The technology has been talked about at spring and fall broadcast conventions for years but is taking on more urgency as hybrid radio-equipped vehicles start appearing in the United States, and as AM and FM broadcasters watch SiriusXM roll out its own enhanced 360L platform, which includes personalization and on-demand features.
Benefits
The session “How Radio Broadcasters Can Support RadioDNS” will be presented on Monday Oct. 5 by Nick Piggott, project director of RadioDNS. It’s a not-for-profit membership organization that is promoting the adoption and deployment of hybrid radio globally using open standards.
David Layer, NAB’s vice president of advanced engineering, will moderate.
On one level, the presentation will bring session participants up to speed on hybrid radio’s progress.
“We’ll be talking about hybrid radio’s capabilities and what it can do for radio stations as we’re starting to see more hybrid radio-capable devices proliferate, particularly in cars,” said Skip Pizzi, NAB’s vice president of technology education and outreach.
Piggott also will explain how radio managers can move into this medium through their own efforts or by hiring a third-party contractor.
This Audi receiver shows the availability of a streamed version at right; note the small box “Web.”
“We’ll provide a simple step-by-step guide under the headline, ‘So you’ve decided you’d like to do hybrid radio,’” said Piggott.
“It will be reasonably but not impenetrably technical, so that somebody who has a basic understanding of technology within their radio station or radio group can walk away thinking, ‘I know how we’re going to do hybrid radio. I can see how we’re going to do this.’”

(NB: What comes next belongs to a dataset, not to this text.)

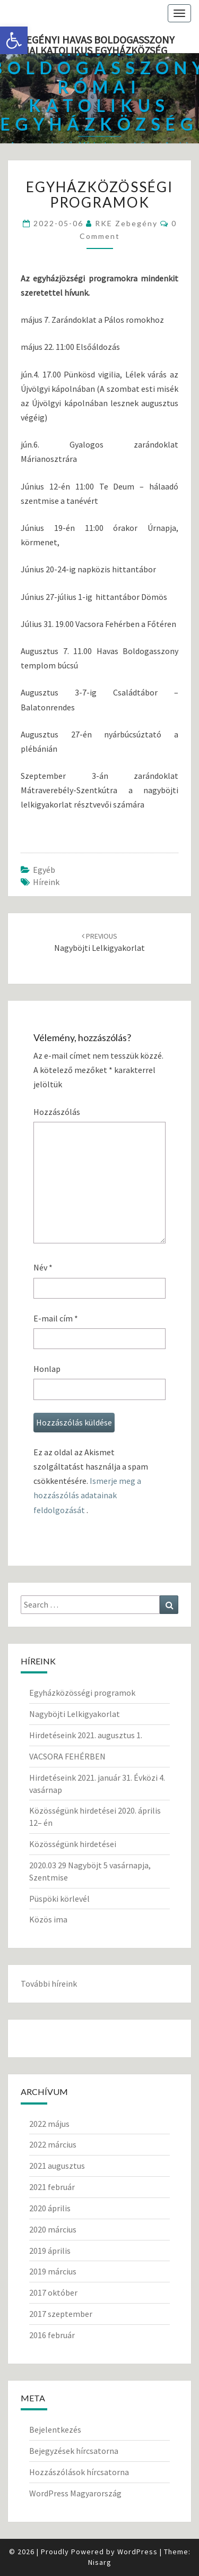 The height and width of the screenshot is (2576, 199). I want to click on E-mail cím, so click(55, 1318).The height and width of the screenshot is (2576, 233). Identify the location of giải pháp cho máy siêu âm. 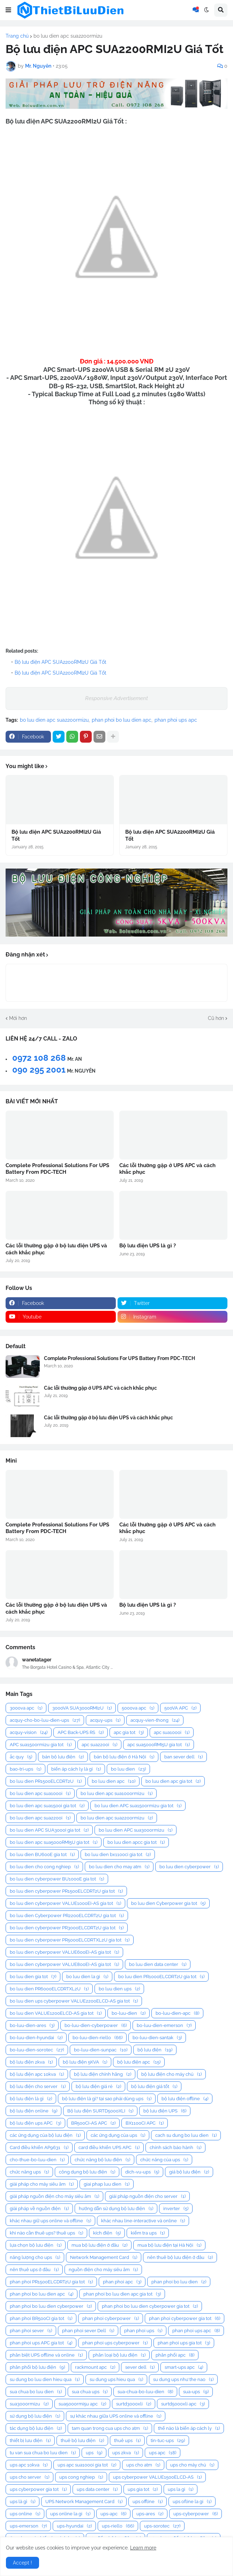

The session will include a discussion of the issue of restricting in-car streaming within a station’s main coverage area, so that broadcasters do not find themselves paying higher streaming music royalties for content that can be heard easily over the air. This is a software-configurable restriction based on constantly comparing the vehicle’s GPS location to the station’s core coverage area.
Tools for Broadcasters
As an open-standards advocacy group, RadioDNS exists to help stations understand and implement hybrid radio solutions.
The Technical Section of its website (https://radiodns.org/technical/) offers a range of downloadable “How To” documents detailing each stage of implementing RadioDNS hybrid radio, from creating station logos and other metadata to station registration, implementing high-definition visuals and setting program listening restrictions by time of day or to a specific program.
The website’s technical section includes a number of presentations on managing RadioDNS hybrid radio applications and support for stations doing this on their own.
By digging into the nuts-and-bolts of hybrid radio in a plainspoken manner, Piggott hopes to make the concept accessible to radio engineers and non-engineers alike. This is why he, NAB and RAB are putting this discussion forward.
“My goal is to demystify the technology and encourage broadcasters not to be apprehensive about trying it,” Piggott said. “That’s the headline: Taking the Fear Out of Hybrid Radio Through RadioDNS, So That Broadcasters Can Do It Themselves.”